Posts Tagged ‘Daniel Radcliffe’

ESPECIAL HP: Harry Potter e a Ordem da Fênix (Harry Potter and the Order of the Phoenix, 2007)

agosto 11, 2009

Ordem Da Fênix

Por Bruno Pongas

A série do bruxinho mais querido do mundo passou por uma grande metamorfose durante todos esses anos. No início, sob a batuta de Chris Columbus, era bem fiel aos livros e perdia muito tempo expondo as maravilhas daquele mundo fantasioso. No terceiro filme, Alfonso Cuarón deu start num processo de amadurecimento da série – e foi bem recebido pelos fans e pela crítica. Harry Potter e o Cálice de Fogo tinha tudo para ser a grande obra-prima até aqui, mas falhou em alguns aspectos: sua primeira metade ficou enfadonha, perdendo muito tempo naquele vai-e-vem entediante de hormônios adolescentes. A segunda parte, no entanto, é eletrizante; o torneio tribruxo dá uma gás extra ao episódio. Mike Newell pouco durou na cadeira do diretor, deu lugar ao inexperiente David Yates – que para mim endireitou de vez a série.

Harry Potter e a Ordem da Fênix até aquele momento era o capítulo mais sombrio entre os que já haviam sido feitos. O clima criado por Yates, para os que têm boa memória, é bastante parecido com o do filme sucessor (Enigma do Príncipe). As brincadeiras pré-adolescentes ficam um pouco de lado; em seu lugar, entram personagens mais maduros, mais interessantes. A volta do Lorde das Trevas acompanha a série para uma temática completamente distinta do que já havia sido feito. Assim, posso afirmar categoricamente que o quinto filme introduz o espectador ao caos instalado no mundo bruxo a partir do retorno de Voldemort. O diretor recria esse clima muito bem, sempre auxiliado por uma ótima fotografia e efeitos especiais de primeira linha – alguns deles até impressionam pela extrema realidade.
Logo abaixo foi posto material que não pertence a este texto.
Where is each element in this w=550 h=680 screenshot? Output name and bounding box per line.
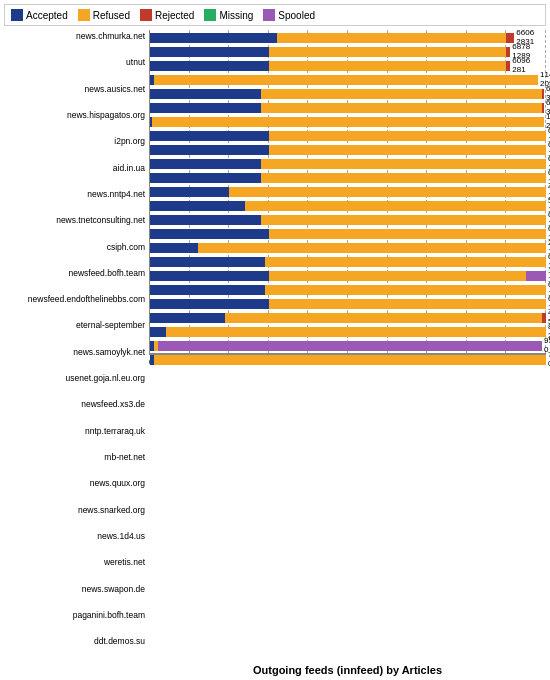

Na parte da história, o roteirista Michael Goldenberg assumiu o lugar de Steve Kloves. Aqui, ele trabalha com um pouco mais de liberdade, mais distante da obra original. Ainda assim, algumas partes ganham contornos estranhos, como no próprio início: Duda vai provocar Harry Potter, o bruxo se invoca e do nada aparecem dementadores. No livro é ao contrário: antes dos dementadores aparecerem, Harry vê o primo se despedir dos amigos e vai atrás dele para atazaná-lo… vai entender esses roteiristas? De resto, Goldenberg vai bem, escolhe boas passagens e faz um filme interessante até para os menos familiarizados com a obra de J.K Rowling. Mesmo assim, a saga do bruxinho nos cinemas continua sendo voltada única e exclusivamente para os fans – infelizmente.
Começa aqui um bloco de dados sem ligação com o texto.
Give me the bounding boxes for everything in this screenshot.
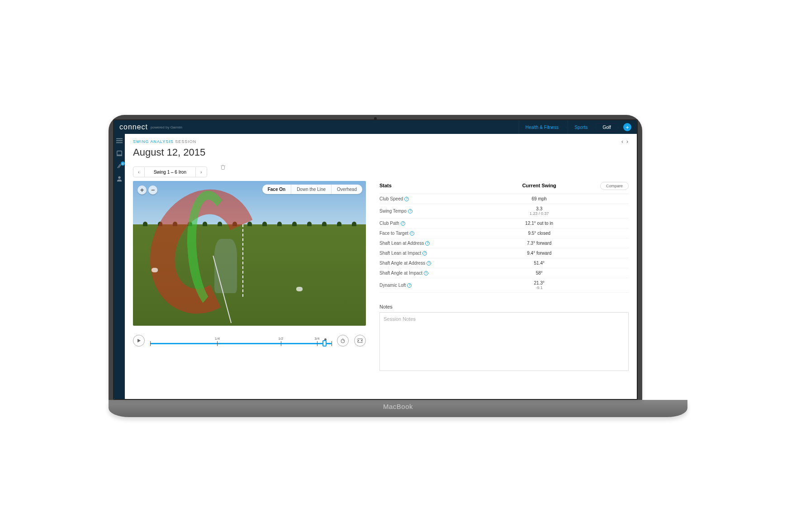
stat-value: 58° [486,271,593,276]
svg-rect-2 [116,142,123,143]
stat-value: 9.4° forward [486,251,593,256]
nav-golf[interactable]: Golf [597,123,616,132]
tab-down-the-line[interactable]: Down the Line [291,185,331,194]
stat-label: Dynamic Loft? [379,280,486,290]
stat-label: Shaft Angle at Address? [379,261,486,266]
swing-nav: ‹ Swing 1 – 6 Iron › [133,166,207,177]
info-icon[interactable]: ? [426,261,431,266]
timeline-slider[interactable]: 1/4 1/2 3/4 [150,337,332,344]
topbar: connect powered by Garmin Health & Fitne… [114,120,637,134]
logo-tagline: powered by Garmin [151,125,182,129]
svg-rect-3 [117,151,122,155]
tab-overhead[interactable]: Overhead [331,185,362,194]
nav-health-fitness[interactable]: Health & Fitness [519,120,565,134]
current-swing-header: Current Swing [486,183,593,188]
app-body: 0 SWING ANALYSIS SESSION ‹ › Augus [114,134,637,399]
stat-label: Shaft Lean at Impact? [379,251,486,256]
notes-label: Notes [379,304,629,309]
stat-row: Club Path?12.1° out to in [379,218,629,228]
nav-sports[interactable]: Sports [568,120,594,134]
pager: ‹ › [621,138,629,145]
info-icon[interactable]: ? [404,197,409,201]
stat-value: 12.1° out to in [486,221,593,226]
add-button[interactable]: + [623,123,631,131]
breadcrumb-category[interactable]: SWING ANALYSIS [133,139,174,144]
stats-header: Stats Current Swing Compare [379,181,629,194]
timeline: 1/4 1/2 3/4 [133,335,366,347]
topnav: Health & Fitness · Sports · Golf · + [519,120,631,134]
tick-label: 1/4 [215,337,220,341]
compare-button[interactable]: Compare [600,182,629,190]
swing-arc [152,188,268,318]
menu-icon[interactable] [116,138,123,144]
stat-label: Club Path? [379,221,486,226]
stat-label: Swing Tempo? [379,206,486,216]
breadcrumb-session: SESSION [174,139,197,144]
profile-icon[interactable] [116,176,123,182]
view-tabs: Face On Down the Line Overhead [262,185,362,194]
stat-label: Shaft Lean at Address? [379,241,486,246]
stat-row: Shaft Lean at Impact?9.4° forward [379,248,629,258]
info-icon[interactable]: ? [425,241,430,246]
info-icon[interactable]: ? [424,271,428,276]
info-icon[interactable]: ? [401,221,405,226]
stat-value: 51.4° [486,261,593,266]
stat-row: Shaft Angle at Impact?58° [379,268,629,278]
zoom-in-button[interactable]: + [137,185,147,195]
nav-sep-icon: · [618,125,619,129]
logo: connect [119,123,148,131]
stat-row: Club Speed?69 mph [379,194,629,204]
stat-row: Swing Tempo?3.31.23 / 0.37 [379,204,629,218]
sidebar: 0 [114,134,125,399]
trash-icon[interactable] [221,165,225,171]
info-icon[interactable]: ? [407,283,412,288]
stats-header-label: Stats [379,183,486,188]
plus-icon: + [625,124,629,131]
nav-sep-icon: · [595,125,596,129]
laptop-base: MacBook [109,400,687,417]
svg-marker-15 [361,340,362,341]
prev-session-button[interactable]: ‹ [621,138,624,145]
stat-value: 9.5° closed [486,231,593,236]
svg-rect-0 [116,138,123,139]
loop-button[interactable] [354,335,366,347]
info-icon[interactable]: ? [422,251,427,256]
laptop-frame: connect powered by Garmin Health & Fitne… [109,115,642,400]
info-icon[interactable]: ? [408,209,412,214]
info-icon[interactable]: ? [410,231,414,236]
svg-marker-11 [137,339,141,342]
next-swing-button[interactable]: › [196,167,207,177]
app-screen: connect powered by Garmin Health & Fitne… [113,119,638,400]
viz-column: + − Face On Down the Line Overhead [133,181,366,373]
stat-value: 7.3° forward [486,241,593,246]
next-session-button[interactable]: › [626,138,629,145]
stat-label: Club Speed? [379,196,486,201]
svg-rect-1 [116,140,123,141]
stat-row: Face to Target?9.5° closed [379,228,629,238]
stats-rows: Club Speed?69 mphSwing Tempo?3.31.23 / 0… [379,194,629,293]
swing-icon[interactable]: 0 [116,163,123,169]
tab-face-on[interactable]: Face On [262,185,291,194]
svg-line-13 [343,340,344,341]
speed-button[interactable] [337,335,349,347]
main-row: + − Face On Down the Line Overhead [133,181,629,373]
svg-point-7 [118,176,120,179]
tick-label: 3/4 [314,337,319,341]
stat-row: Shaft Lean at Address?7.3° forward [379,238,629,248]
play-button[interactable] [133,335,145,347]
notes-section: Notes [379,304,629,373]
swing-3d-view[interactable]: + − Face On Down the Line Overhead [133,181,366,326]
camera-icon [374,117,377,120]
stat-value: 21.3°-9.1 [486,280,593,290]
stat-value: 3.31.23 / 0.37 [486,206,593,216]
tick-label: 1/2 [278,337,283,341]
badge: 0 [121,162,125,166]
notes-textarea[interactable] [379,312,629,371]
slider-handle[interactable] [322,340,327,347]
prev-swing-button[interactable]: ‹ [133,167,144,177]
stat-row: Dynamic Loft?21.3°-9.1 [379,278,629,293]
laptop-brand: MacBook [383,403,413,410]
device-icon[interactable] [116,150,123,157]
zoom-out-button[interactable]: − [148,185,157,195]
zoom-controls: + − [137,185,157,195]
A partir do Cálice de Fogo, vemos que os atores evoluíram bastante, especialmente Emma Watson e Rupert Grint. Daniel Radcliffe, por sua vez, é pouco carismático, parece amedrontado com o tamanho do seu personagem e é um dos elos fracos dessa série; seu relacionamento com Cho Chang é simplesmente risível (e a atriz pouco colabora para isso mudar). O elenco mais experiente, pelo menos, sempre segura a bronca: Michael Gambon, Jason Isaacs, Helena Bonham Carter, Gary Oldman, Alan Rickman, Maggie Smith… se há uma coisa boa para os que detestam Harry Potter é o elenco de apoio, pois conta com astros de primeira grandeza. Em Harry Potter e a Ordem da Fênix também vemos novos personagens, como o da professora Dolores Umbridge, interpretada por Imelda Staunton. A atriz consegue achar o tom certo para a insuportável bruxa, ora irritantemente serena, ora diabólica – um ótimo papel! Quem também merece suas ressalvas é Ralph Fiennes. Mesmo deformado e com a aparência ofídica, ele nos entrega um um lorde das trevas macabro e aterrador.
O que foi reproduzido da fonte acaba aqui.